_PROBLEM_
Look through the data below and output, unchanged, every line from the one holding "Boards, Wood & Timber" through the one holding "Advanced Search", inclusive. Skip the pictures.

....

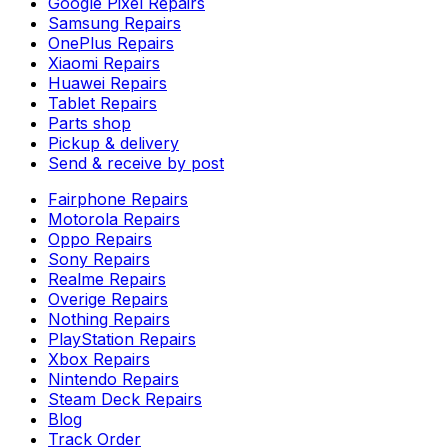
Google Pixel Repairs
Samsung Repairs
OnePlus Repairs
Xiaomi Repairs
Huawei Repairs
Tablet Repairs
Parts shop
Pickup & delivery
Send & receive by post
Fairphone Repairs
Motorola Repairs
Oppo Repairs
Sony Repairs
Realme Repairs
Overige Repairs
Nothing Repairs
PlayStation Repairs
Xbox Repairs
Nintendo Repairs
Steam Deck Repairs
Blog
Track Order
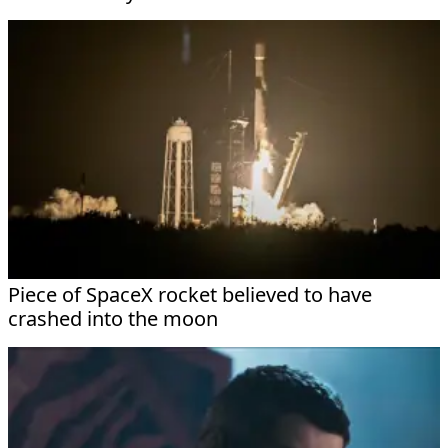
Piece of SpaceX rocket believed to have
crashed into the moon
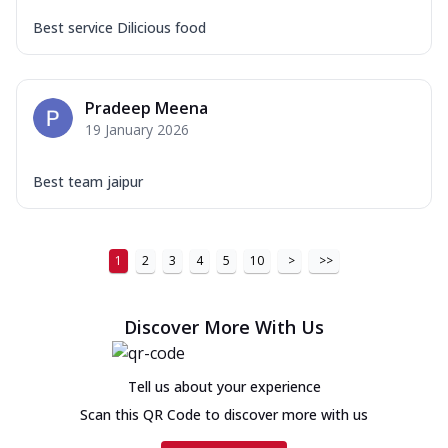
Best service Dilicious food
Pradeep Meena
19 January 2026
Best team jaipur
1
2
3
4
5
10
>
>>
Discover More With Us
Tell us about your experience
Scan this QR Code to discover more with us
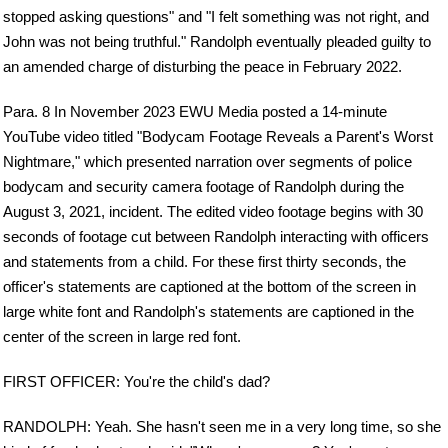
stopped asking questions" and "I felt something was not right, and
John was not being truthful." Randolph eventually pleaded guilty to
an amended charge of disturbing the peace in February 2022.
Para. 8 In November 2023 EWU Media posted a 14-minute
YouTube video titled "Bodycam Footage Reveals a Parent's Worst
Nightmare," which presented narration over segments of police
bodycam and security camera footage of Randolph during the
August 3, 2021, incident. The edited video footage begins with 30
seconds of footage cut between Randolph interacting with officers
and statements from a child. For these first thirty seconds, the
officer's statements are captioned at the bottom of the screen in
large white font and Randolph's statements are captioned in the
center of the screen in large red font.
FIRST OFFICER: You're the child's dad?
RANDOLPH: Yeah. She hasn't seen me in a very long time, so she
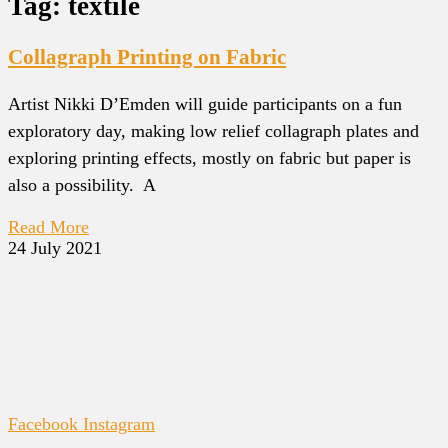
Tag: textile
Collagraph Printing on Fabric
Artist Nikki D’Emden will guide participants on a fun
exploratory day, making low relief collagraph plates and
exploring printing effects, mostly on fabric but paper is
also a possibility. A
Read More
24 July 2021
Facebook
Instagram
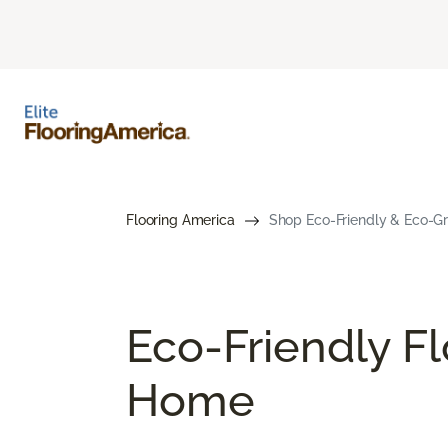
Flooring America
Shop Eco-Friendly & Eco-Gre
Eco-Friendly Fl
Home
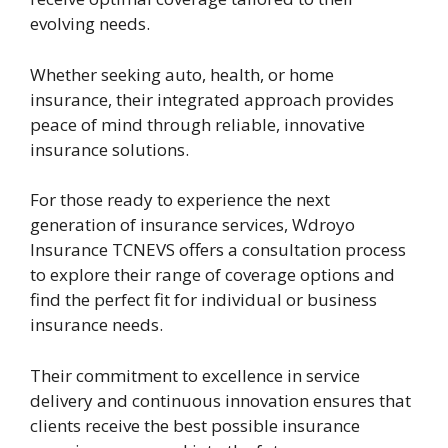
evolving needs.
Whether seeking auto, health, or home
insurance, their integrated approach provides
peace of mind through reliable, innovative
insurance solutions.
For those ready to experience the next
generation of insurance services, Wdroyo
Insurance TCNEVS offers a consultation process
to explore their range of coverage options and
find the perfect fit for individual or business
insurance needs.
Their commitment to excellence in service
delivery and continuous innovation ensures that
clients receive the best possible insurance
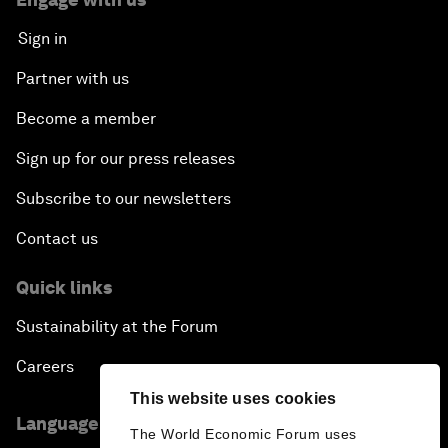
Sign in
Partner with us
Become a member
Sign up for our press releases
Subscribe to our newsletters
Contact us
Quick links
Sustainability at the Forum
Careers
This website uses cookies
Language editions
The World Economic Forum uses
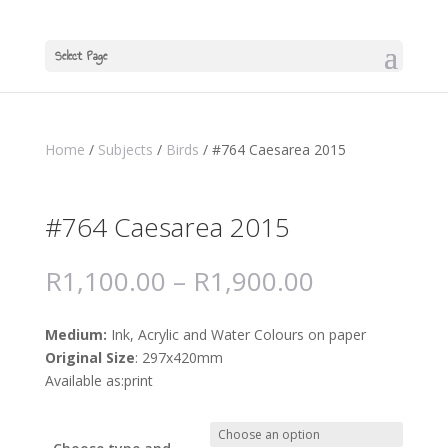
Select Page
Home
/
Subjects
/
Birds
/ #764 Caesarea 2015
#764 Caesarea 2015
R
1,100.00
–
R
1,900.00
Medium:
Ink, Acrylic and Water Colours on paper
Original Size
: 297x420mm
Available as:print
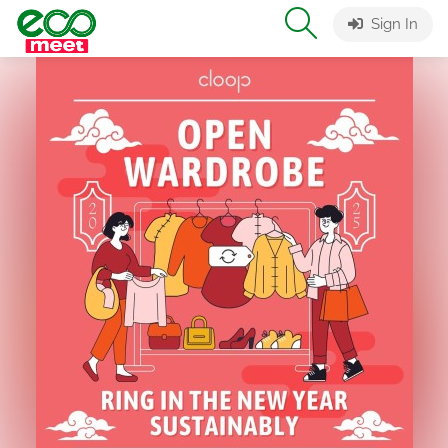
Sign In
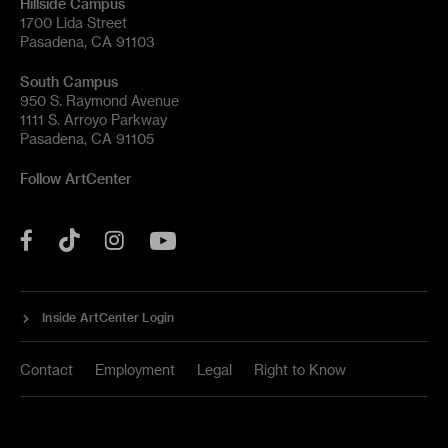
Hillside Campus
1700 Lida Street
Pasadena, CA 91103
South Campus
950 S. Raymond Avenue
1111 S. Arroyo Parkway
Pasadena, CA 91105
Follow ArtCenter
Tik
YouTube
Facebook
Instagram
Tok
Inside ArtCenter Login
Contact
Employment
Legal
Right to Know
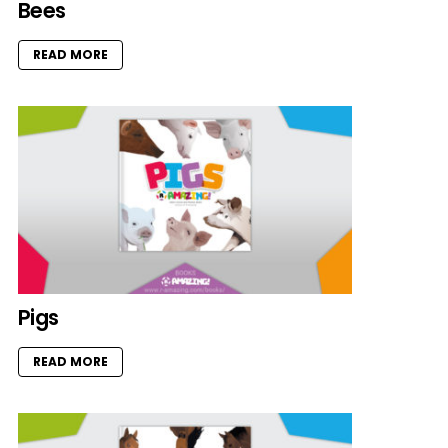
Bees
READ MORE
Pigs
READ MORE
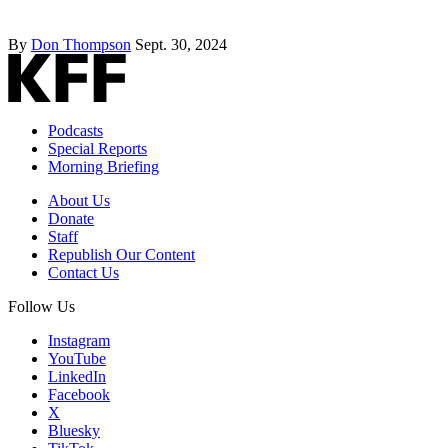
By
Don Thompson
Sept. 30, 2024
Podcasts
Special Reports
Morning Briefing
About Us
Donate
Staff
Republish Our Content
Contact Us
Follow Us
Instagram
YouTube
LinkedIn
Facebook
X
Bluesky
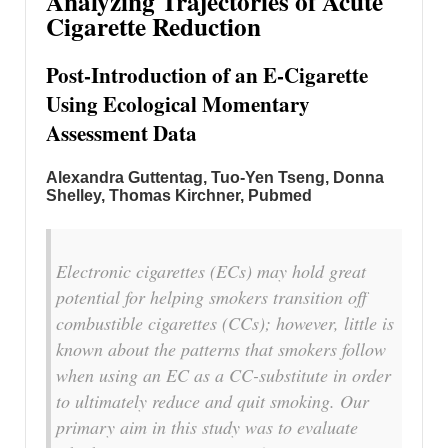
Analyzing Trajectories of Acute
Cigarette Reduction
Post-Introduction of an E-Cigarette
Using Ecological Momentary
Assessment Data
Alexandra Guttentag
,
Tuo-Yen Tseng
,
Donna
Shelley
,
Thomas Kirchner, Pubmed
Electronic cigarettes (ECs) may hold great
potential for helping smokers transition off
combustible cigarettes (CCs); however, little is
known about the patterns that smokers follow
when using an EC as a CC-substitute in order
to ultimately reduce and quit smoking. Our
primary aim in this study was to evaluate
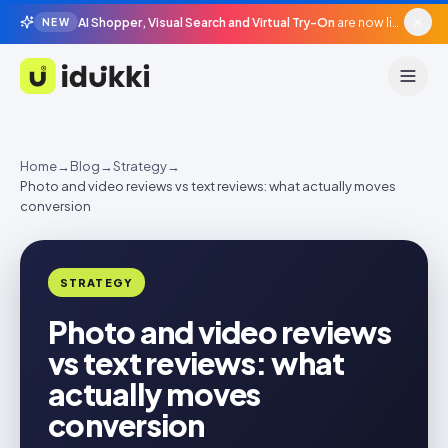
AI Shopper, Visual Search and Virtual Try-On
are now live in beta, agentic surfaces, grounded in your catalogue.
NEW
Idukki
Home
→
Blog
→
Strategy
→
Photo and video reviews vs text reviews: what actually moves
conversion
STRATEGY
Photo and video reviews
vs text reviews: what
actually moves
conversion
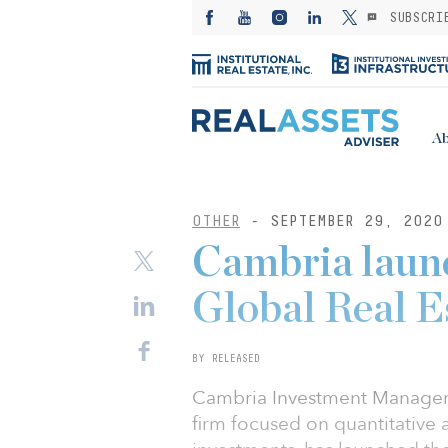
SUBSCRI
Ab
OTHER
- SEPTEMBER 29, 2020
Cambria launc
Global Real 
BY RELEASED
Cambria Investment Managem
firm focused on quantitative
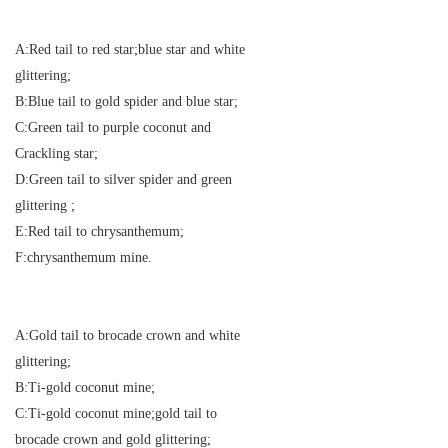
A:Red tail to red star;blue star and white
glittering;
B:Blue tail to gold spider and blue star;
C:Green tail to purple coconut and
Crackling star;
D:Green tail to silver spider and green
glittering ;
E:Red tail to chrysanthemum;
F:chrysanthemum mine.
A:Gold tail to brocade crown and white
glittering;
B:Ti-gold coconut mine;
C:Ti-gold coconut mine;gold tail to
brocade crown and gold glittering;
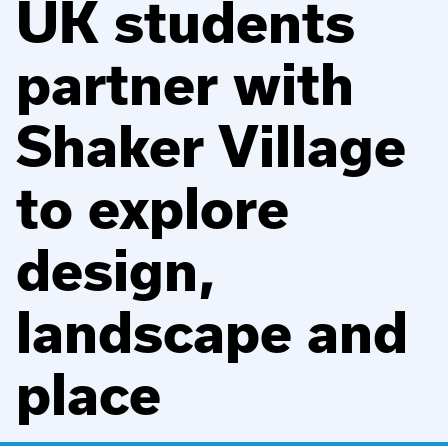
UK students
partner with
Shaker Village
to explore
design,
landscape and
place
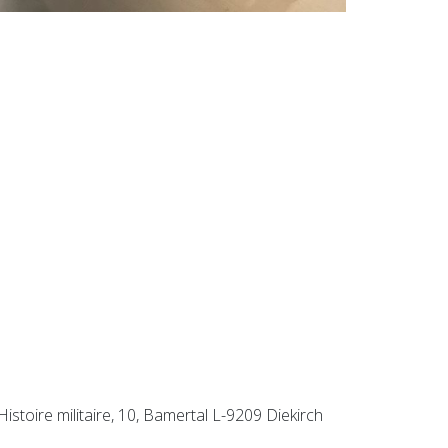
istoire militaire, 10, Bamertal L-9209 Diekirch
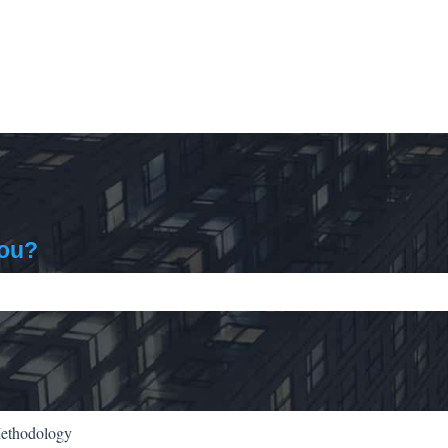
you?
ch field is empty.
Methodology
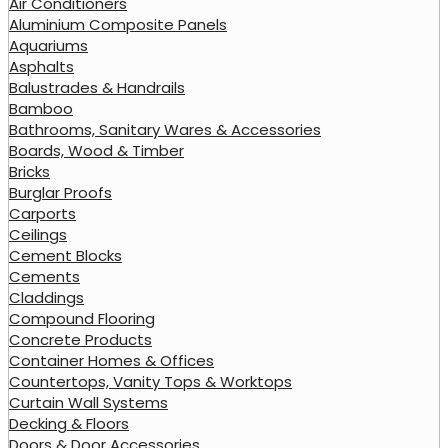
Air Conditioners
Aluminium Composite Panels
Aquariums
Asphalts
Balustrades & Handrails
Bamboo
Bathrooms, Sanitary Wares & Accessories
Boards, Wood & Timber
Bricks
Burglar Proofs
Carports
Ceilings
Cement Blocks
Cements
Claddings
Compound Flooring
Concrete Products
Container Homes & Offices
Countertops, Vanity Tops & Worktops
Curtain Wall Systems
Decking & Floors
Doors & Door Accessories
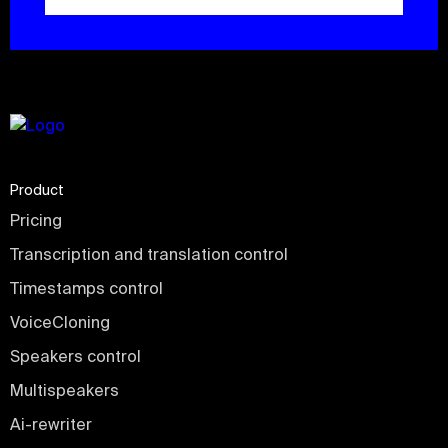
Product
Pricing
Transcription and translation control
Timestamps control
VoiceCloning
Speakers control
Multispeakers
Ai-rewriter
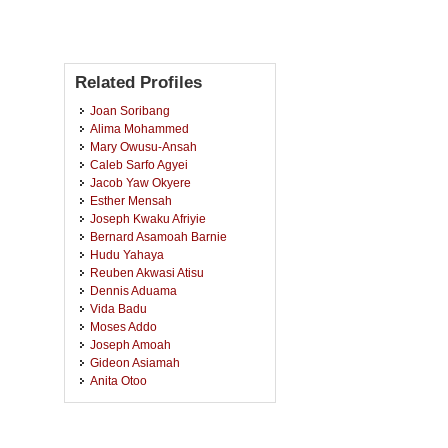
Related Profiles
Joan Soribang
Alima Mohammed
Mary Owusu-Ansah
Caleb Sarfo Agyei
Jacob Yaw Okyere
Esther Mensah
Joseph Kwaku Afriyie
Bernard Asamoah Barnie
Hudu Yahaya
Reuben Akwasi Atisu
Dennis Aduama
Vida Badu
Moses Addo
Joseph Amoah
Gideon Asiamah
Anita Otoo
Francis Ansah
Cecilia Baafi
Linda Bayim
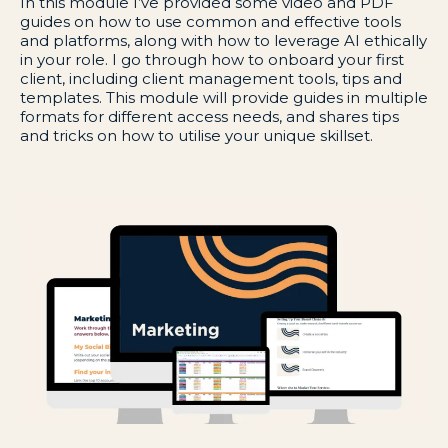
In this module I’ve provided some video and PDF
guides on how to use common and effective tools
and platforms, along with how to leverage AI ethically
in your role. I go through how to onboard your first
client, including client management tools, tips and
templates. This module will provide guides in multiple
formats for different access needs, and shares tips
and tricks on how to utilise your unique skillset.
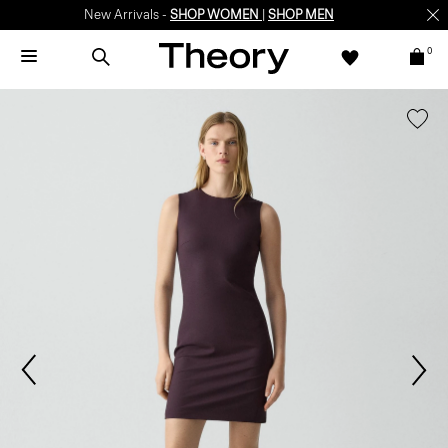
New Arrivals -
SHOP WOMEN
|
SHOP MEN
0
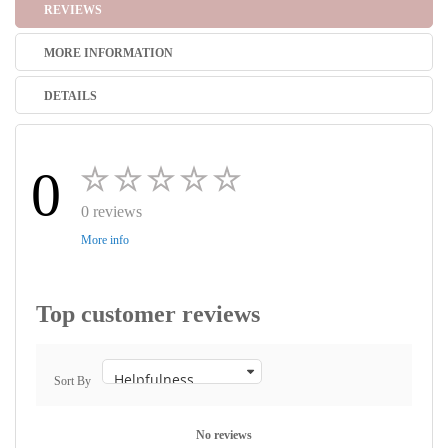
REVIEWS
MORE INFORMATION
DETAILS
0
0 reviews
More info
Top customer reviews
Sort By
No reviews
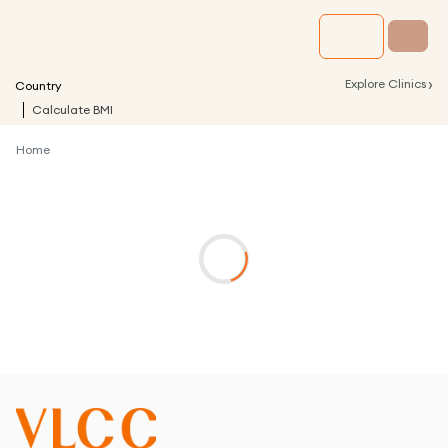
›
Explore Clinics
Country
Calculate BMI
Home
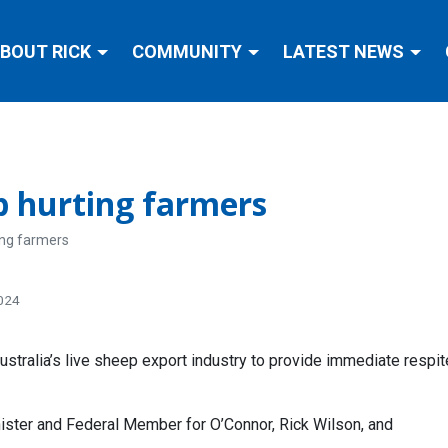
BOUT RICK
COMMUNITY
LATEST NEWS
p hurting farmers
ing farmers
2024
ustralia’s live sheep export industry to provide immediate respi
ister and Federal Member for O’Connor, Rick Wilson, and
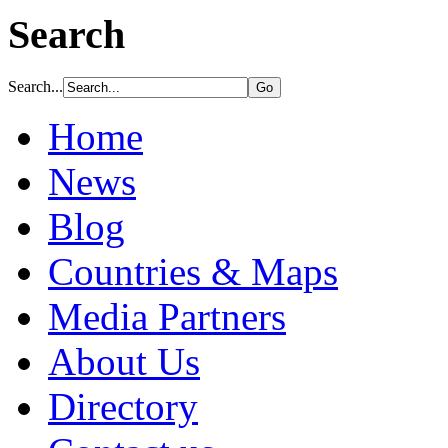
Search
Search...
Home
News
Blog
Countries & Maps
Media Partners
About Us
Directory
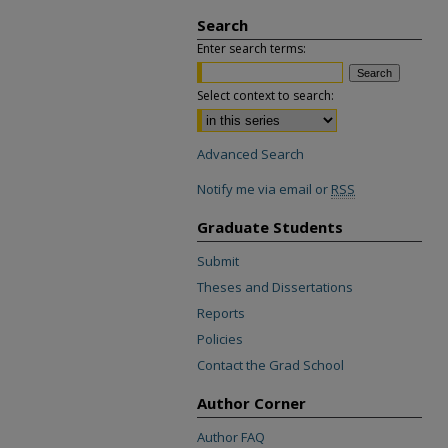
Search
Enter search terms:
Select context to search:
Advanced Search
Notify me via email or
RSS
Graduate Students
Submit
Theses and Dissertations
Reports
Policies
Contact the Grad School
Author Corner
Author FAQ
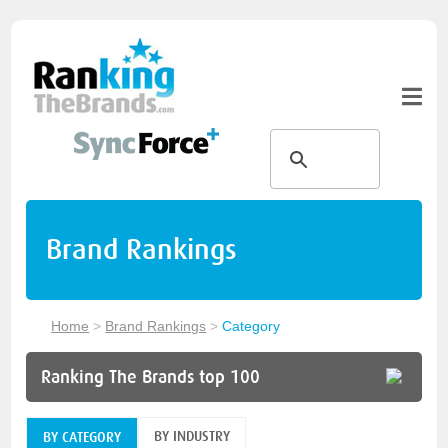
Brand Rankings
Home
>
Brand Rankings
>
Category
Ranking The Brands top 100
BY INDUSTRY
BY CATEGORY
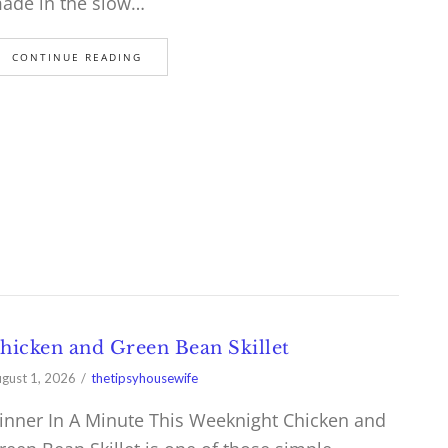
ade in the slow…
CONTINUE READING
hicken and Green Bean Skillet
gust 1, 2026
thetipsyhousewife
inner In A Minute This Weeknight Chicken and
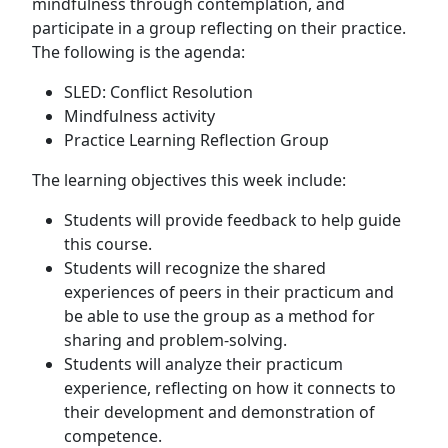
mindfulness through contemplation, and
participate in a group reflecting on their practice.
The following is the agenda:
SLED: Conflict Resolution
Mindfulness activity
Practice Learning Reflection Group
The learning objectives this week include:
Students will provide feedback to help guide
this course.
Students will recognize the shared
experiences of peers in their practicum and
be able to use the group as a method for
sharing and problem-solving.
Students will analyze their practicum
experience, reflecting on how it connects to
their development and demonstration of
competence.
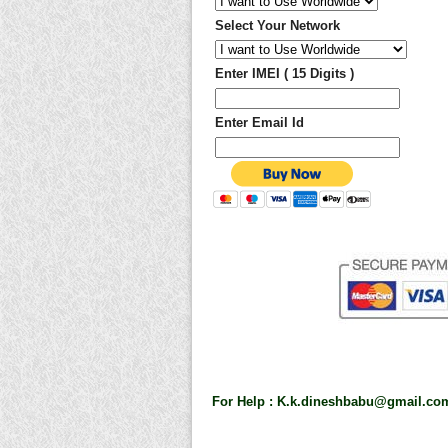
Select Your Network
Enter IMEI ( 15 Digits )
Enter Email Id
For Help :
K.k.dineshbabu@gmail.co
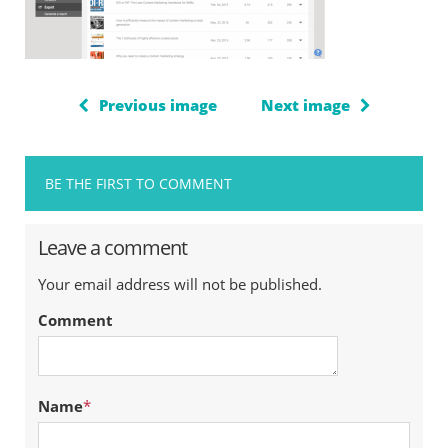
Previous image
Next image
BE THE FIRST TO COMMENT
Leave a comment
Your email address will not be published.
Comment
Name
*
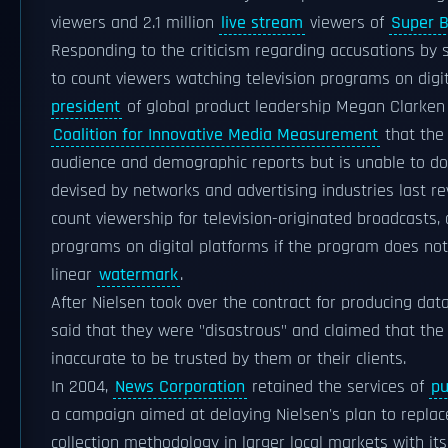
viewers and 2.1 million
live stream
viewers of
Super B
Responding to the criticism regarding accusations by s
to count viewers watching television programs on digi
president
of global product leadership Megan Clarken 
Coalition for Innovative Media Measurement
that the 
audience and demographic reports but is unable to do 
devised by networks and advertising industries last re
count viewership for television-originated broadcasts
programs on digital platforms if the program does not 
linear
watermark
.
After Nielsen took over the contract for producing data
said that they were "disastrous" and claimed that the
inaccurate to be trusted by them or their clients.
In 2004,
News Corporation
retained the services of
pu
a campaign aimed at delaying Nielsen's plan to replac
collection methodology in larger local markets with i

....

_COMPLETED EXERCISE_
Boards, Wood & Timber
Bricks
Burglar Proofs
Carports
Ceilings
Cement Blocks
Cements
Claddings
Compound Flooring
Concrete Products
Container Homes & Offices
Countertops, Vanity Tops & Worktops
Curtain Wall Systems
Decking & Floors
Doors & Door Accessories
Product
Pricing
Transcription and translation control
Timestamps control
VoiceCloning
Speakers control
Multispeakers
Ai-rewriter
Related Profiles
Joan Soribang
Alima Mohammed
Mary Owusu-Ansah
Caleb Sarfo Agyei
Jacob Yaw Okyere
Esther Mensah
Joseph Kwaku Afriyie
Bernard Asamoah Barnie
Hudu Yahaya
Reuben Akwasi Atisu
Dennis Aduama
Vida Badu
Moses Addo
Joseph Amoah
Gideon Asiamah
Anita Otoo
Francis Ansah
Cecilia Baafi
Linda Bayim
In this module I’ve provided some video and PDF
guides on how to use common and effective tools
and platforms, along with how to leverage AI ethically
in your role. I go through how to onboard your first
client, including client management tools, tips and
templates. This module will provide guides in multiple
formats for different access needs, and shares tips
and tricks on how to utilise your unique skillset.
New Arrivals -
SHOP WOMEN
|
SHOP MEN
0
REVIEWS
MORE INFORMATION
DETAILS
0
0 reviews
More info
Top customer reviews
Sort By
No reviews
›
Explore Clinics
Country
Calculate BMI
Home
BOUT RICK
COMMUNITY
LATEST NEWS
p hurting farmers
ing farmers
2024
ustralia’s live sheep export industry to provide immediate respi
ister and Federal Member for O’Connor, Rick Wilson, and
Search
Search...
Home
News
Blog
Countries & Maps
Media Partners
About Us
Directory
Search
Enter search terms:
Select context to search:
Advanced Search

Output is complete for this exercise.